Sono dichiarate manifestamente inammissibili - per più concorrenti ragioni - le questioni di legittimità costituzionale dell'art. 73, comma 1, del d.P.R. n. 309 del 1990, censurato dalla Corte di Cassazione, in riferimento agli artt. 3, 25, secondo comma, e 27 Cost., nella parte in cui - a seguito della dichiarazione di incostituzionalità dell'art. 4-bis del d.l. n. 272 del 2005 (conv., con modif., in legge n. 49 del 2006) ad opera della sentenza n. 32 del 2014 - prevede, per i reati di non lieve entità concernenti le cd. droghe pesanti, la pena della reclusione nella misura minima edittale di otto anni, anziché in quella di sei anni, introdotta dal caducato art. 4-bis. Difetta la rilevanza nella fase in cui versa il giudizio a quo, poiché la Corte rimettente non è investita né deve quindi fare applicazione del trattamento sanzionatorio censurato, il quale potrà venire in rilievo nella fase di rinvio davanti al giudice di merito, successiva all'eventuale annullamento della sentenza di primo grado impugnata. La censura di violazione della riserva di legge di cui all'art. 25, secondo comma, Cost. - contraddittoriamente motivata prima affermando e poi negando che le sentenze della Corte costituzionale siano fonti del diritto equiparate alla legge - si risolve in un improprio tentativo di impugnazione della sentenza n. 32 del 2014, contrario al divieto ex art. 137, terzo comma, Cost. e per giunta diretto, con motivazione contraddittoria e illogica, a contestare la ripresa di applicazione della normativa precedente a quella caducata facendo però salvi gli effetti in bonam partem derivanti da essa. Le censure riferite agli artt. 3 e 27 Cost. sono a loro volta basate su una erronea ricostruzione del quadro normativo, giacché l'attuale divario tra il minimo edittale per i fatti non lievi concernenti le cosiddette droghe "pesanti" (otto anni) e il massimo della pena per i fatti lievi (quattro anni) non è frutto soltanto degli effetti della citata sentenza, ma anche di precedenti e successivi interventi del legislatore.

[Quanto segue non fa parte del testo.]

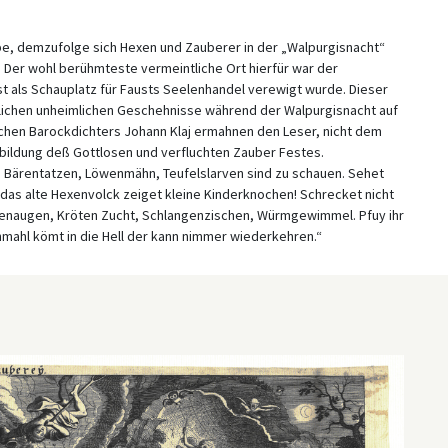
be, demzufolge sich Hexen und Zauberer in der „Walpurgisnacht“
 Der wohl berühmteste vermeintliche Ort hierfür war der
st als Schauplatz für Fausts Seelenhandel verewigt wurde. Dieser
tlichen unheimlichen Geschehnisse während der Walpurgisnacht auf
chen Barockdichters Johann Klaj ermahnen den Leser, nicht dem
bbildung deß Gottlosen und verfluchten Zauber Festes.
, Bärentatzen, Löwenmähn, Teufelslarven sind zu schauen. Sehet
 das alte Hexenvolck zeiget kleine Kinderknochen! Schrecket nicht
augen, Kröten Zucht, Schlangenzischen, Würmgewimmel. Pfuy ihr
inmahl kömt in die Hell der kann nimmer wiederkehren.“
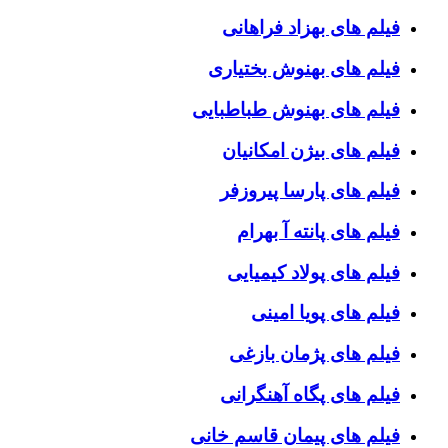
فیلم های بهزاد فراهانی
فیلم های بهنوش بختیاری
فیلم های بهنوش طباطبایی
فیلم های بیژن امکانیان
فیلم های پارسا پیروزفر
فیلم های پانته آ بهرام
فیلم های پولاد کیمیایی
فیلم های پویا امینی
فیلم های پژمان بازغی
فیلم های پگاه آهنگرانی
فیلم های پیمان قاسم خانی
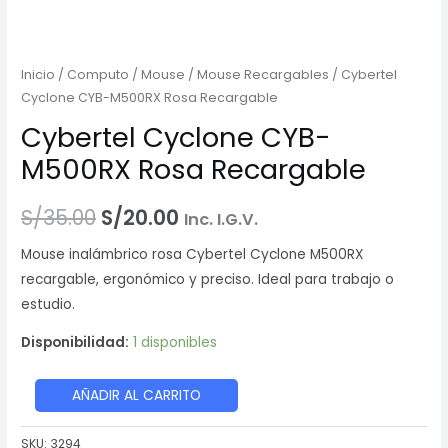
Inicio
/
Computo
/
Mouse
/
Mouse Recargables
/ Cybertel
Cyclone CYB-M500RX Rosa Recargable
Cybertel Cyclone CYB-
M500RX Rosa Recargable
El
El
S/
35.00
S/
20.00
Inc. I.G.V.
precio
precio
Mouse inalámbrico rosa Cybertel Cyclone M500RX
recargable, ergonómico y preciso. Ideal para trabajo o
original
actual
estudio.
era:
es:
Disponibilidad:
1 disponibles
S/35.00.
S/20.00.
Cybertel
AÑADIR AL CARRITO
Cyclone
CYB-
SKU:
3294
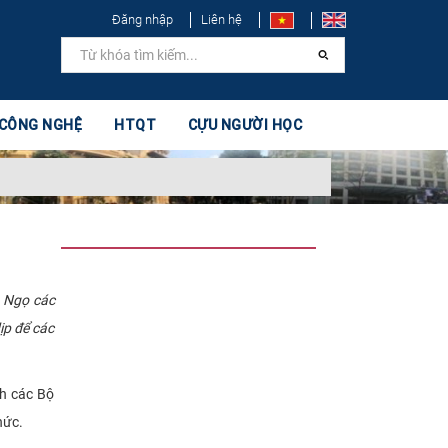
Đăng nhập
Liên hệ
 CÔNG NGHỆ
HTQT
CỰU NGƯỜI HỌC
p Ngọ các
ịp để các
h các Bộ
hức.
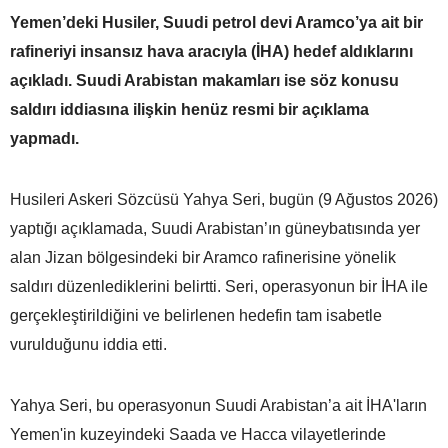
Yemen’deki Husiler, Suudi petrol devi Aramco’ya ait bir
rafineriyi insansız hava aracıyla (İHA) hedef aldıklarını
açıkladı. Suudi Arabistan makamları ise söz konusu
saldırı iddiasına ilişkin henüz resmi bir açıklama
yapmadı.
Husileri Askeri Sözcüsü Yahya Seri, bugün (9 Ağustos 2026)
yaptığı açıklamada, Suudi Arabistan’ın güneybatısında yer
alan Jizan bölgesindeki bir Aramco rafinerisine yönelik
saldırı düzenlediklerini belirtti. Seri, operasyonun bir İHA ile
gerçekleştirildiğini ve belirlenen hedefin tam isabetle
vurulduğunu iddia etti.
Yahya Seri, bu operasyonun Suudi Arabistan’a ait İHA'ların
Yemen'in kuzeyindeki Saada ve Hacca vilayetlerinde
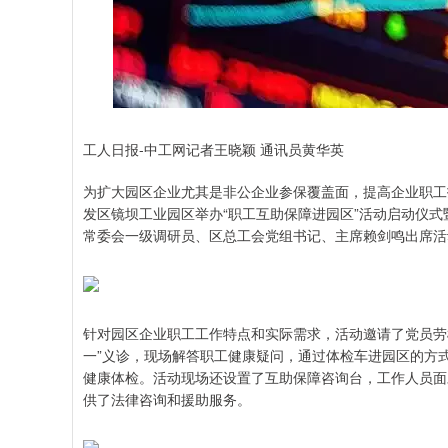
工人日报-中工网记者王晓颖 通讯员黄华英
为扩大园区企业尤其是非公企业参保覆盖面，提高企业职工
发区镜坝工业园区举办“职工互助保障进园区”活动启动仪式
常委会一级调研员、区总工会党组书记、主席赖剑鸣出席活
针对园区企业职工工作特点和实际需求，活动邀请了党员劳
一”义诊，现场解答职工健康疑问，通过体检车进园区的方式
健康体检。活动现场还设置了互助保障咨询台，工作人员面
供了法律咨询和援助服务。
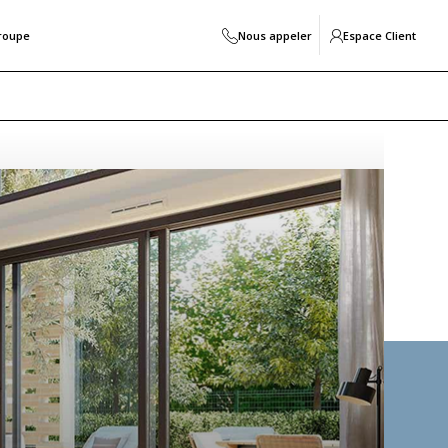
roupe
Nous appeler
Espace Client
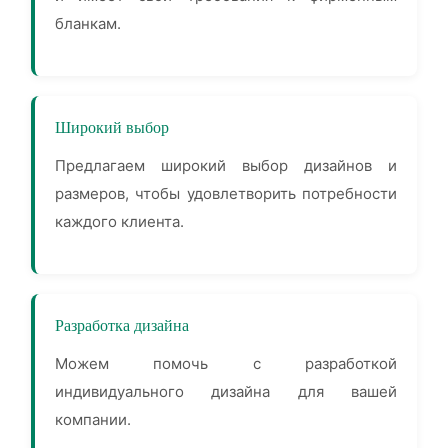
бланкам.
Широкий выбор
Предлагаем широкий выбор дизайнов и
размеров, чтобы удовлетворить потребности
каждого клиента.
Разработка дизайна
Можем помочь с разработкой
индивидуального дизайна для вашей
компании.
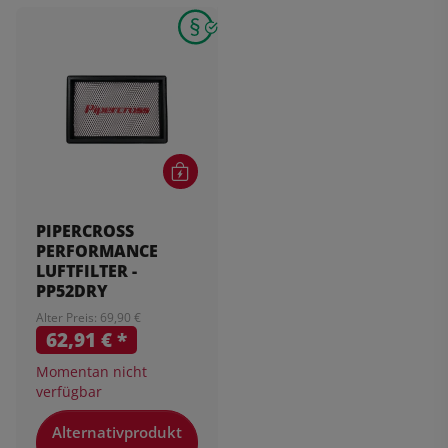
PIPERCROSS
PERFORMANCE
LUFTFILTER -
PP52DRY
Alter Preis: 69,90 €
62,91 €
*
Momentan nicht
verfügbar
Alternativprodukt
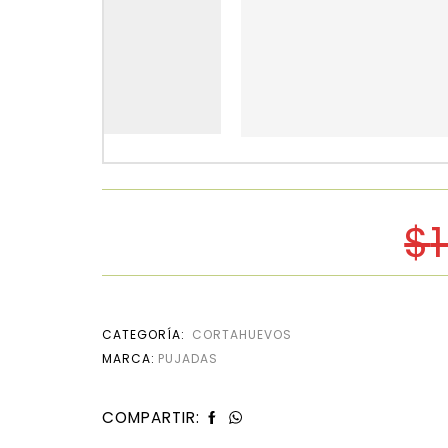
$
CATEGORÍA:
CORTAHUEVOS
MARCA:
PUJADAS
COMPARTIR:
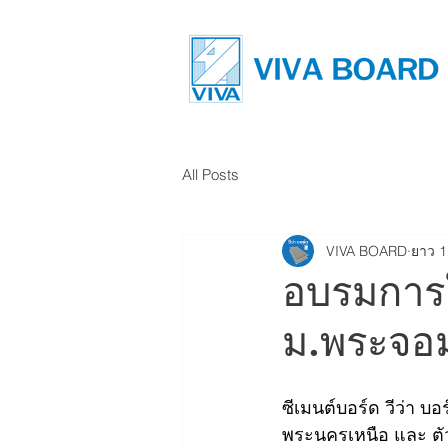
All Posts
VIVA BOARD
ยาว 1
อบรมการใช
ม.พระจอม
ซีเมนต์บอร์ด วีว่า
พระนครเหนือ และ ตัว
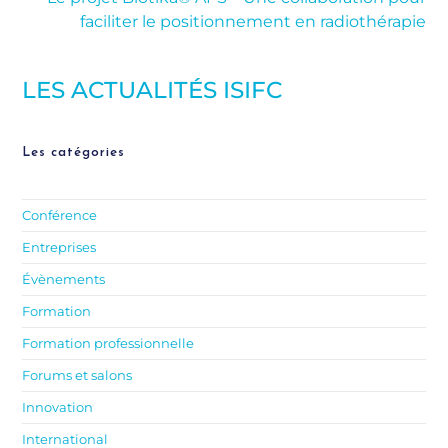
faciliter le positionnement en radiothérapie
LES ACTUALITÉS ISIFC
Les catégories
Conférence
Entreprises
Évènements
Formation
Formation professionnelle
Forums et salons
Innovation
International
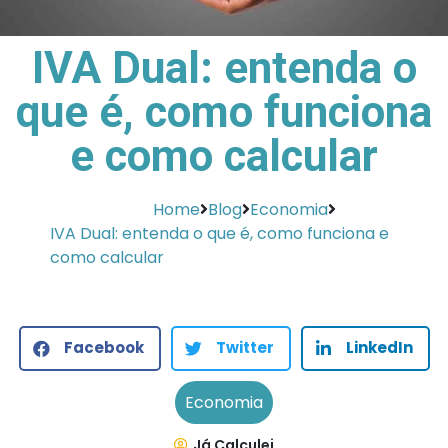
IVA Dual: entenda o
que é, como funciona
e como calcular
Home
Blog
Economia
IVA Dual: entenda o que é, como funciona e
como calcular
Facebook
Twitter
LinkedIn
Economia
Já Calculei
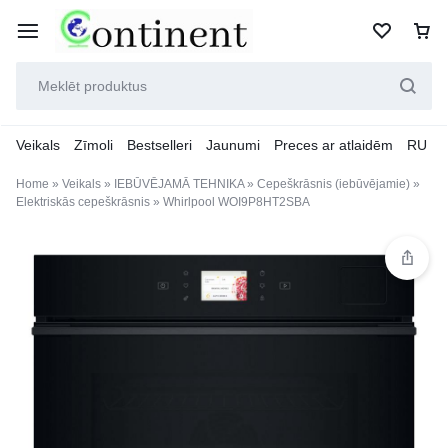
Veikals
Zīmoli
Bestselleri
Jaunumi
Preces ar atlaidēm
RU
Home
»
Veikals
»
IEBŪVĒJAMĀ TEHNIKA
»
Cepeškrāsnis (iebūvējamie)
»
Elektriskās cepeškrāsnis
»
Whirlpool WOI9P8HT2SBA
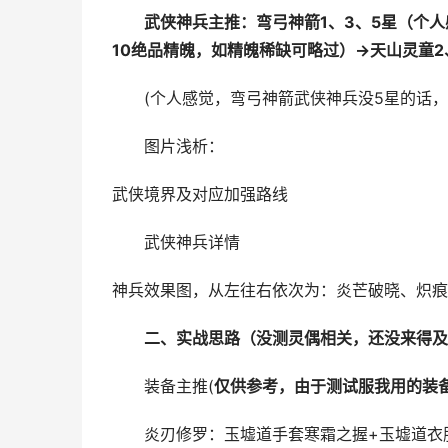
武侠神兵主推：
弯弓神箭1、3、5星（个
10绝品精魄，如精魄稀缺可略过）→天山灵童2
(个人感觉，弯弓神箭武侠神兵没5星的话，
图片浅析：
武侠境界及对应加强路线
武侠神兵详情
神兵效果图，从左往右依次为：炎芒破晓、炽痕
二、实战思路（没测灵偶相关，还没来得及
装备主推(
仅供参考，由于测试服我用的装
炎刃修罗：玉墟道手套寒霜之握+玉墟道衣服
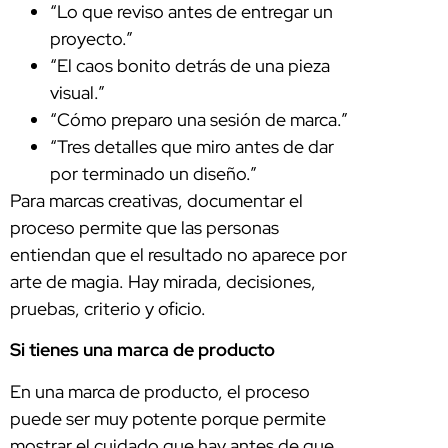
“Lo que reviso antes de entregar un
proyecto.”
“El caos bonito detrás de una pieza
visual.”
“Cómo preparo una sesión de marca.”
“Tres detalles que miro antes de dar
por terminado un diseño.”
Para marcas creativas, documentar el
proceso permite que las personas
entiendan que el resultado no aparece por
arte de magia. Hay mirada, decisiones,
pruebas, criterio y oficio.
Si tienes una marca de producto
En una marca de producto, el proceso
puede ser muy potente porque permite
mostrar el cuidado que hay antes de que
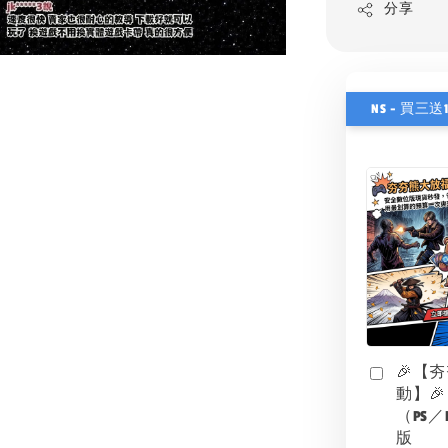
分享
NS - 買三送
🎉【
動】🎉
（PS／
版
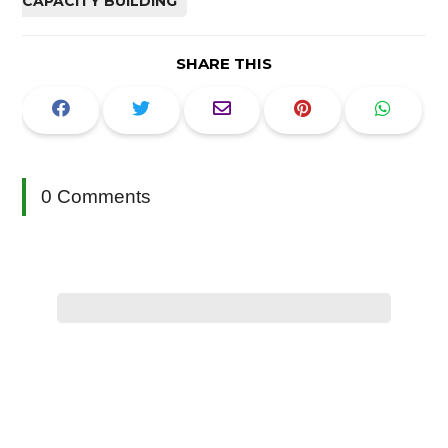
CAPACITY BUILDING
SHARE THIS
0 Comments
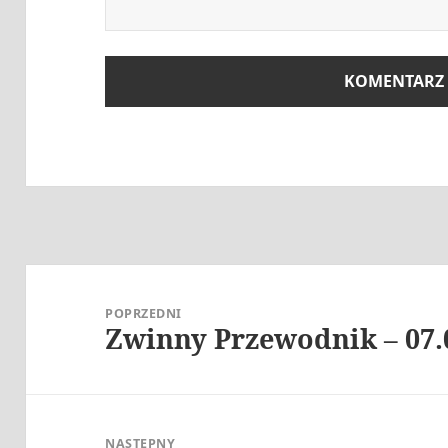
Nawigacja
wpisu
POPRZEDNI
Zwinny Przewodnik – 07.
Poprzedni
wpis:
NASTĘPNY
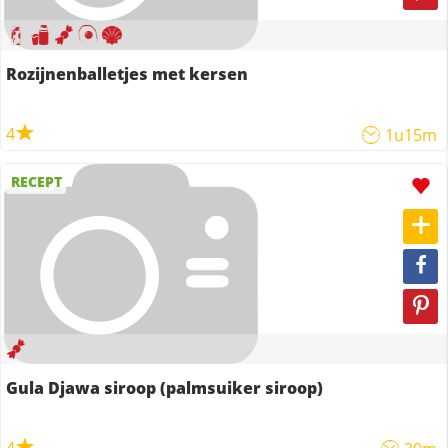
Rozijnenballetjes met kersen
4
1u15m
RECEPT
Gula Djawa siroop (palmsuiker siroop)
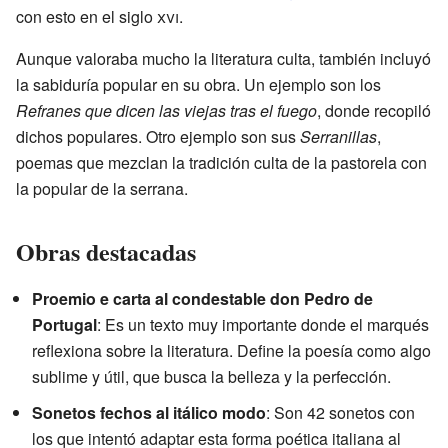
con esto en el siglo
xvi
.
Aunque valoraba mucho la literatura culta, también incluyó
la sabiduría popular en su obra. Un ejemplo son los
Refranes que dicen las viejas tras el fuego
, donde recopiló
dichos populares. Otro ejemplo son sus
Serranillas
,
poemas que mezclan la tradición culta de la pastorela con
la popular de la serrana.
Obras destacadas
Proemio e carta al condestable don Pedro de
Portugal
: Es un texto muy importante donde el marqués
reflexiona sobre la literatura. Define la poesía como algo
sublime y útil, que busca la belleza y la perfección.
Sonetos fechos al itálico modo
: Son 42 sonetos con
los que intentó adaptar esta forma poética italiana al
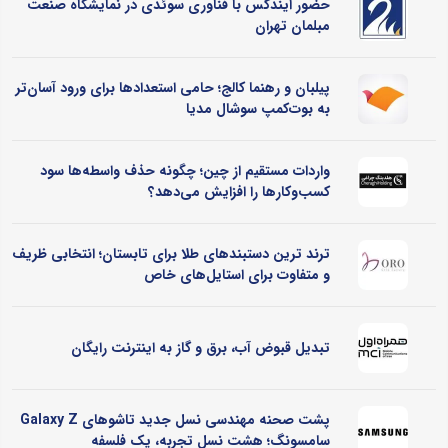
حضور ایندکس با فناوری سوئدی در نمایشگاه صنعت
مبلمان تهران
پیلبان و رهنما کالج؛ حامی استعدادها برای ورود آسان‌تر
به بوت‌کمپ سوشال مدیا
واردات مستقیم از چین؛ چگونه حذف واسطه‌ها سود
کسب‌وکارها را افزایش می‌دهد؟
ترند ترین دستبندهای طلا برای تابستان؛ انتخابی ظریف
و متفاوت برای استایل‌های خاص
تبدیل قبوض آب، برق و گاز به اینترنت رایگان
پشت صحنه مهندسی نسل جدید تاشوهای Galaxy Z
سامسونگ؛ هشت نسل تجربه، یک فلسفه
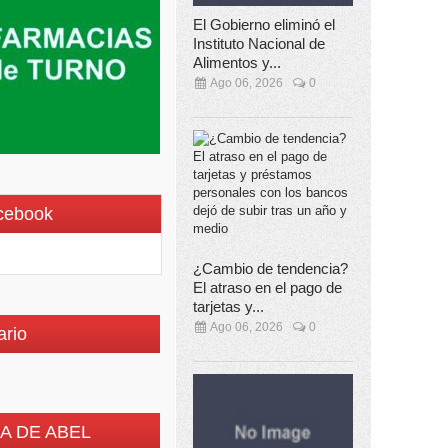
El Gobierno eliminó el
Instituto Nacional de
Alimentos y...
Ago 06, 2026
0
cebook
¿Cambio de tendencia?
El atraso en el pago de
tarjetas y...
Ago 06, 2026
0
ario
A DE ABEL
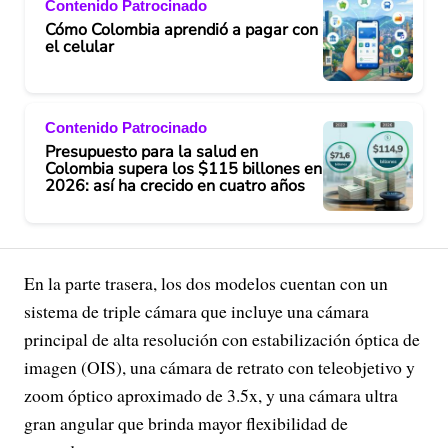
Contenido Patrocinado
Cómo Colombia aprendió a pagar con
el celular
Contenido Patrocinado
Presupuesto para la salud en
Colombia supera los $115 billones en
2026: así ha crecido en cuatro años
En la parte trasera, los dos modelos cuentan con un
sistema de triple cámara que incluye una cámara
principal de alta resolución con estabilización óptica de
imagen (OIS), una cámara de retrato con teleobjetivo y
zoom óptico aproximado de 3.5x, y una cámara ultra
gran angular que brinda mayor flexibilidad de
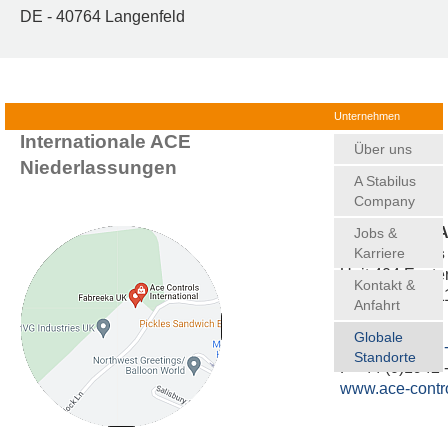
DE - 40764 Langenfeld
Auf der ganzen Welt zuhause
Unternehmen
Internationale ACE
Über uns
Niederlassungen
A Stabilus
Company
GREAT BRITA
Jobs &
Karriere
ACE Controls I
Unit 404 Easte
Kontakt &
Haydock, WA11
Anfahrt
Globale
T +44 (0)1942 
Standorte
F +44 (0)1942 
www.ace-contro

Infine, e con riguardo a tutte le questioni sollevate, si richiede un inammissibile ripristino di una disciplina sanzionatoria contenuta in una disposizione dichiarata costituzionalmente illegittima per vizi procedurali di tale gravità da determinare l'inidoneità della stessa a innovare l'ordinamento. (Precedente citato: sentenza n. 32 del 2014).
Secondo consolidata giurisprudenza costituzionale, non è rilevante la questione di legittimità costituzionale avente ad oggetto un contenuto normativo che attiene al compimento di un atto processuale inserito in una fase successiva a quella in cui versa il giudizio a quo. (Precedenti citati: ordinanze n. 259 del 2016, n. 161 del 2015 e n. 117 del 1984).
La dichiarazione di illegittimità costituzionale per violazione dell'art. 76 o dell'art. 77 Cost. comporta la ripresa dell'applicazione della normativa precedente a quella dichiarata incostituzionale, data l'inidoneità dell'atto, per il radicale vizio procedurale che lo inficia, a produrre effetti abrogativi. (Precedenti citati: sentenza n. 32 del 2014, n. 5 del 2014, n. 162 del 2012).